Dann aber habe er entschieden: „Da wird nichts passieren.“ Und der Anschlag hatte offenbar „nicht geklappt“. Darauf habe er sich „ausgeruht“ und sich „jahrelang nichts weiter“ gedacht. Immer landet Carsten S. an diesem Punkt: Er tat, was man ihm sagte, er fragte nie nach. Aufgemerkt habe er allerdings, als er das Geld für die Waffe bekam, in Originalbanderolen der Bank. Es waren kleine Scheine.
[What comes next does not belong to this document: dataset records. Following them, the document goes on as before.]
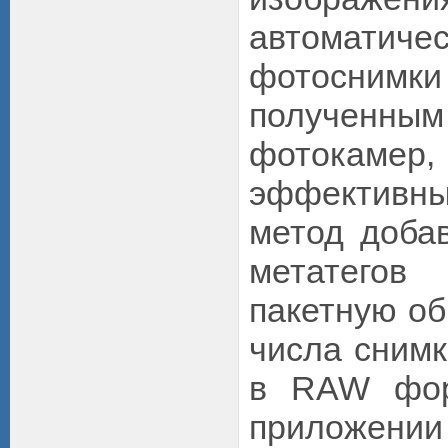
автоматиче
фотоснимки
полученны
фотока
эффективн
метод доба
метатег
пакетную об
числа снимк
в RAW фор
приложени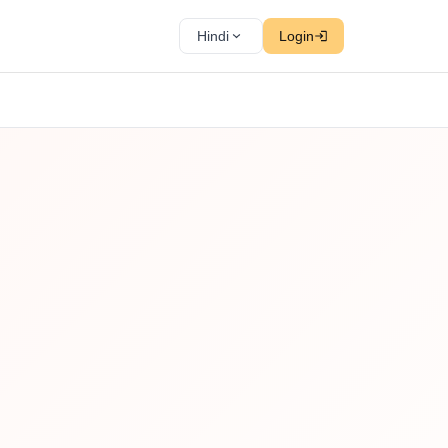
Hindi
Login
Da habe er „darüber nachgedacht, ob die aus einem Banküberfall“ sind, sagt er.

Immerhin erzählt Carsten S. nun weitaus mehr als in bisherigen Vernehmungen. Dass er eine hohe Strafe riskiert, nimmt er in Kauf. Er will niemanden mehr schützen: nicht seine Familie nicht die neonazistische Szene, die mehrere Jahre lang seine Heimat war, nicht die Mitangeklagten. Richter Götzl zeigt sich weiterhin sehr interessiert am Verhältnis von Carsten S. zu Ralf Wohlleben, für den zu Beginn des Prozesses einmal das Wort „Mentor“ gefallen war. Allerdings war Wohlleben wohl mehr eine Art Instruktor. Er delegierte die Jobs, Carsten S., der ihn bewunderte, führte sie aus.

Carsten S. sagt, er habe gewusst, dass Wohlleben Vater geworden sei. Deshalb habe er immer darauf geachtet, Wohlleben nicht zu belasten, um den Kindern „nicht den Vater zu nehmen“, sagt er. „Das ist so in meinen Strukturen.“ Allerdings saß Wohlleben bereits im Gefängnis, als Carsten S. verhaftet wurde. „Ja“, räumt Carsten S. ein, die Rücksichtnahme sei wohl von heute aus gesehen „idiotisch“, das müsse er nun mit sich selbst ausmachen.

Längst in ein anderen Stadium

Der NSU-Prozess ist längst in ein anderes Stadium getreten, als die Öffentlichkeit nach dem hysterischen Beginn vermuten konnte. Statt fünfzig Kameras steht auf dem Vorplatz des Oberlandesgerichts nur noch ein einziges einsames Stativ, im Saal klaffen Lücken auf der Besuchertribüne. Richter Götzl hat das Verfahren nach dem anfänglichen Antragspoker in einen wenig spektakulären Zustand überführt.

Es wird zäh um Details gerungen. Mögen manche Kleinigkeiten zunächst auch abwegig scheinen, man hätte mitunter Hoffnung, der Wahrheit tatsächlich jeden Tag ein Stückchen näherzukommen. Doch noch ist da die grundsätzliche Weigerung von Beate Zschäpe und Ralf Wohlleben, überhaupt auszusagen.

Vorläufig hat die Bundesanwaltschaft nur wenige Fragen. Die Tonlage verschärft sich. Die Antworten von Carsten S. zeugen von seinem eher schwammigen Verhältnis zur Ideologie: Gerne sang er rechtsradikale Songs mit und fand Aufkleber mit dem Slogan „Bratwurst statt Döner“ „lustig“. „Ich stand da schon dahinter!“ , sagt er. Ob er eine bestimmte Ausländergruppe besonders gehasst habe? „Nicht, dass ich wüsste!“ Es sei schwer, sagt Carsten S., sich nach all den Jahren „in so was wieder reinzuversetzen“. Es klingt, als sei sein Rechtsradikalismus lediglich eine Art kurze Durchgangsstation gewesen. Entschuldigen freilich tut das nichts.